#### Material for the task
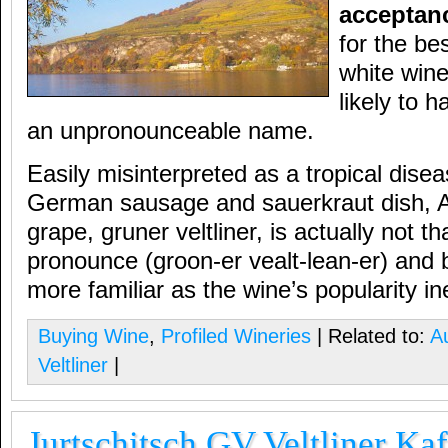
acceptan
for the be
white wine
likely to h
an unpronounceable name.
Easily misinterpreted as a tropical disea
German sausage and sauerkraut dish, A
grape, gruner veltliner, is actually not that
pronounce (groon-er vealt-lean-er) and 
more familiar as the wine’s popularity in
Buying Wine
,
Profiled Wineries
| Related to:
Au
Veltliner
|
Jurtschitsch GV Veltliner Ka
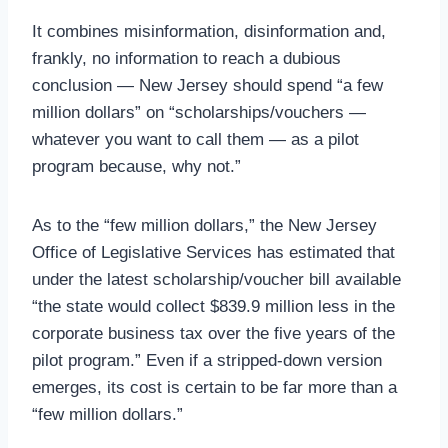
It combines misinformation, disinformation and,
frankly, no information to reach a dubious
conclusion — New Jersey should spend “a few
million dollars” on “scholarships/vouchers —
whatever you want to call them — as a pilot
program because, why not.”
As to the “few million dollars,” the New Jersey
Office of Legislative Services has estimated that
under the latest scholarship/voucher bill available
“the state would collect $839.9 million less in the
corporate business tax over the five years of the
pilot program.” Even if a stripped-down version
emerges, its cost is certain to be far more than a
“few million dollars.”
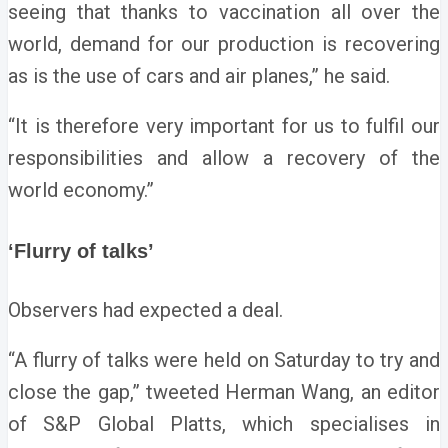
seeing that thanks to vaccination all over the
world, demand for our production is recovering
as is the use of cars and air planes,” he said.
“It is therefore very important for us to fulfil our
responsibilities and allow a recovery of the
world economy.”
‘Flurry of talks’
Observers had expected a deal.
“A flurry of talks were held on Saturday to try and
close the gap,” tweeted Herman Wang, an editor
of S&P Global Platts, which specialises in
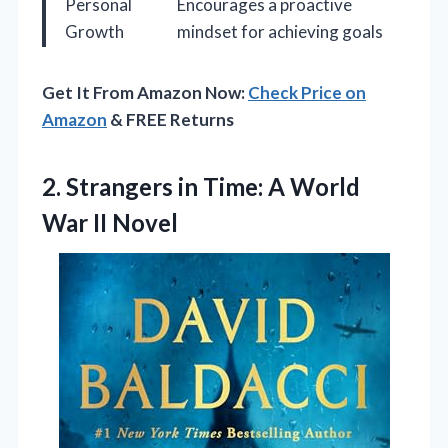
Personal
Encourages a proactive
Growth
mindset for achieving goals
Get It From Amazon Now:
Check Price on
Amazon
& FREE Returns
2.
Strangers in Time: A
World
War II Novel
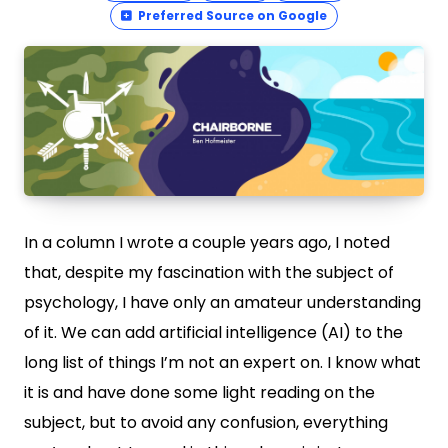
Preferred Source on Google
In a column I wrote a couple years ago, I noted
that, despite my fascination with the subject of
psychology, I have only an amateur understanding
of it. We can add artificial intelligence (AI) to the
long list of things I’m not an expert on. I know what
it is and have done some light reading on the
subject, but to avoid any confusion, everything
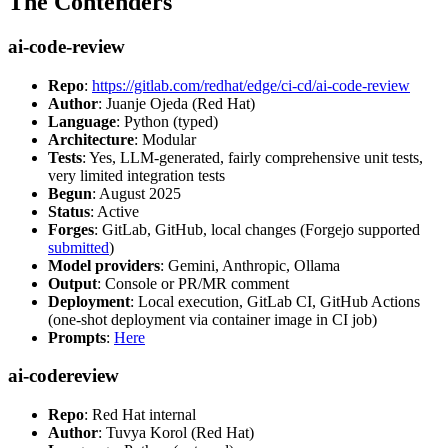
The Contenders
ai-code-review
Repo
:
https://gitlab.com/redhat/edge/ci-cd/ai-code-review
Author
: Juanje Ojeda (Red Hat)
Language
: Python (typed)
Architecture
: Modular
Tests
: Yes, LLM-generated, fairly comprehensive unit tests,
very limited integration tests
Begun
: August 2025
Status
: Active
Forges
: GitLab, GitHub, local changes (Forgejo supported
submitted
)
Model providers
: Gemini, Anthropic, Ollama
Output
: Console or PR/MR comment
Deployment
: Local execution, GitLab CI, GitHub Actions
(one-shot deployment via container image in CI job)
Prompts
:
Here
ai-codereview
Repo
: Red Hat internal
Author
: Tuvya Korol (Red Hat)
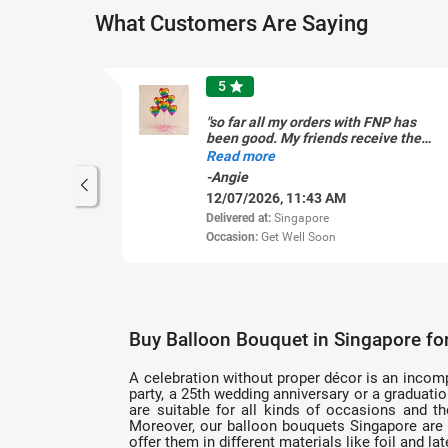
What Customers Are Saying
5
star
"so far all my orders with FNP has
been good. My friends receive the
gift with appreciation that the
Read more
flowers is so beautiful. The latest
-Angie
was a six hearts helium filled
12/07/2026, 11:43 AM
balloons for my grandson. "
Delivered at:
Singapore
Occasion:
Get Well Soon
Buy Balloon Bouquet in Singapore fo
A celebration without proper décor is an incomple
party, a 25th wedding anniversary or a graduati
are suitable for all kinds of occasions and t
Moreover, our balloon bouquets Singapore are a
offer them in different materials like foil and 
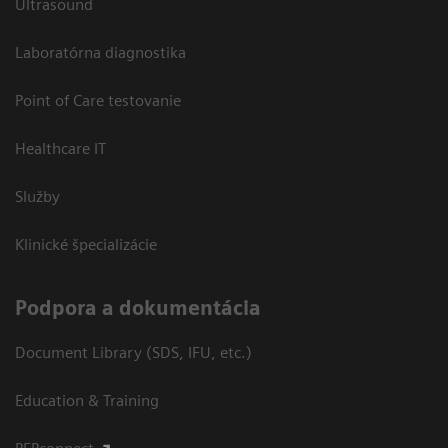
Ultrasound
Laboratórna diagnostika
Point of Care testovanie
Healthcare IT
Služby
Klinické špecializácie
Podpora a dokumentácia
Document Library (SDS, IFU, etc.)
Education & Training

#### Work to complete
Each line above should be printed again exactly, though the pictures should not be.

#### Task output
acceptan
for the be
white wine
likely to h
an unpronounceable name.
Easily misinterpreted as a tropical disea
German sausage and sauerkraut dish, A
grape, gruner veltliner, is actually not that
pronounce (groon-er vealt-lean-er) and 
more familiar as the wine’s popularity in
Buying Wine
,
Profiled Wineries
| Related to:
Au
Veltliner
|
Jurtschitsch GV Veltliner Ka
It combines misinformation, disinformation and,
frankly, no information to reach a dubious
conclusion — New Jersey should spend “a few
million dollars” on “scholarships/vouchers —
whatever you want to call them — as a pilot
program because, why not.”
As to the “few million dollars,” the New Jersey
Office of Legislative Services has estimated that
under the latest scholarship/voucher bill available
“the state would collect $839.9 million less in the
corporate business tax over the five years of the
pilot program.” Even if a stripped-down version
emerges, its cost is certain to be far more than a
“few million dollars.”
seeing that thanks to vaccination all over the
world, demand for our production is recovering
as is the use of cars and air planes,” he said.
“It is therefore very important for us to fulfil our
responsibilities and allow a recovery of the
world economy.”
‘Flurry of talks’
Observers had expected a deal.
“A flurry of talks were held on Saturday to try and
close the gap,” tweeted Herman Wang, an editor
of S&P Global Platts, which specialises in
Personal
Encourages a proactive
Growth
mindset for achieving goals
Get It From Amazon Now:
Check Price on
Amazon
& FREE Returns
2.
Strangers in Time: A
World
War II Novel
Preferred Source on Google
In a column I wrote a couple years ago, I noted
that, despite my fascination with the subject of
psychology, I have only an amateur understanding
of it. We can add artificial intelligence (AI) to the
long list of things I’m not an expert on. I know what
it is and have done some light reading on the
subject, but to avoid any confusion, everything
The Contenders
ai-code-review
Repo
:
https://gitlab.com/redhat/edge/ci-cd/ai-code-review
Author
: Juanje Ojeda (Red Hat)
Language
: Python (typed)
Architecture
: Modular
Tests
: Yes, LLM-generated, fairly comprehensive unit tests,
very limited integration tests
Begun
: August 2025
Status
: Active
Forges
: GitLab, GitHub, local changes (Forgejo supported
submitted
)
Model providers
: Gemini, Anthropic, Ollama
Output
: Console or PR/MR comment
Deployment
: Local execution, GitLab CI, GitHub Actions
(one-shot deployment via container image in CI job)
Prompts
:
Here
ai-codereview
Repo
: Red Hat internal
Author
: Tuvya Korol (Red Hat)
What Customers Are Saying
5
star
"so far all my orders with FNP has
been good. My friends receive the
gift with appreciation that the
Read more
flowers is so beautiful. The latest
-Angie
was a six hearts helium filled
12/07/2026, 11:43 AM
balloons for my grandson. "
Delivered at:
Singapore
Occasion:
Get Well Soon
Buy Balloon Bouquet in Singapore fo
A celebration without proper décor is an incomple
party, a 25th wedding anniversary or a graduati
are suitable for all kinds of occasions and t
Moreover, our balloon bouquets Singapore are a
offer them in different materials like foil and 
Ultrasound
Laboratórna diagnostika
Point of Care testovanie
Healthcare IT
Služby
Klinické špecializácie
Podpora a dokumentácia
Document Library (SDS, IFU, etc.)
Education & Training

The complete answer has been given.